Harry en Michel zijn bewakers van een groot wooncomplex. Op de veertig zeer ruime verdiepingen wonen evenzoveel rijke mensen, de elite. De twee bewakers komen nooit in de woningen. Zij blijven altijd in de kelderruimte, een grote parkeergarage, waardoorheen bewoners naar buiten gaan. Het is de enige uitgang en zij bewaken deze met geladen wapens. Op een dag vertrekken een voor een de bewoners. Gezien hun tassen en koffers zullen ze voor langere tijd wegblijven. Volgens hun telling moet er één bewoner zijn achtergebleven.

 

De eerste deel van het boek beschrijft Terrin vanuit Michel de karige belevenissen van de twee. Eens in de zoveel tijd worden zij bevoorraad.
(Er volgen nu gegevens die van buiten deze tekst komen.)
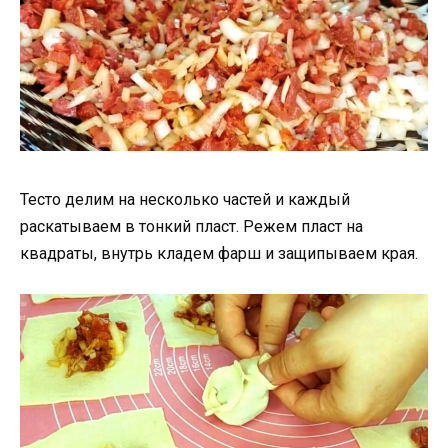
Тесто делим на несколько частей и каждый
раскатываем в тонкий пласт. Режем пласт на
квадраты, внутрь кладем фарш и защипываем края.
Dit is het enige contact met de buitenwereld, maar de frequentie neemt snel af. Verder doden zij hun tijd met op wacht staan, het inspecteren van hun voorraden en munitie en nadenken over wat er mogelijk aan de hand kan zijn. Is er een oorlog gaande? Is de stad getroffen door een gas- of atoomaanval? Zij weten het niet, maar blijven trouw aan de organisatie die hen hier heeft geplaatst. Terrin gebruikt graag algemene termen, zoals de organisatie zonder aan te geven om wat voor soort organisaties het gaat. Het enige vooruitzicht dat de twee hebben is de aankondiging dat er een derde bewaker zou komen en de hoop dat zij op een dag beloond worden voor hun werk en dat zij tot de elite mogen toetreden. De twee komen nooit buiten, maar gluren wel vaak door een kier. Er is niets bijzonders te zien.

 

Terrin weet ondanks dat er weinig gebeurt de spanning redelijk goed vast te houden. Hij gebruikt hier ook dromen en fantasieën van de twee voor. Het boek is opgebouwd uit vele korte paragrafen. Een paragraaf kan opeens in het verleden spelen of een beschreven fantasie zijn. Soms weet je niet of iets werkelijk gebeurt of dat het zich in het hoofd van Michel afspeelt. Als de nieuwe bewaker eindelijk arriveert krijgt het verhaal wat meer ontwikkeling, maar de routine wordt in eerste instantie snel opgepakt. Het derde deel vormt een breuk met de eerste twee delen. Hier krijgt het verhaal een thrillerachtige spanning, waar ik verder niets over wil zeggen.

 

Mooi is dat Terrin in deze roman met weinig personages en een beperkte ruimte veel kan zeggen, maar wat mij betreft had er eerder in het boek meer mogen gebeuren. Het verhaal roept een Kafkaëske wereld op en er zitten verwijzingen in naar Wachten op Godot en het werk van Georges Perec. Er hangt voortdurend gevaar in de lucht. De mannen hebben hun wapens steeds paraat. Zij filosoferen over de aard van het gevaar: mogelijk een wereldoorlog zonder dat iemand weet welk doel is gesteld door welke partijen. “Precies dit jaagt iedereen op de vlucht: de vijand is onbekend.” Ook over hun rol heeft Harry een mening. Het beroep van bewaker wordt volgens hem altijd onderschat. “Hij zegt dat van een bewaker iets onmenselijks wordt gevraagd: niets doen, wachten en alert blijven. Een vrijwel onmogelijke opgave.”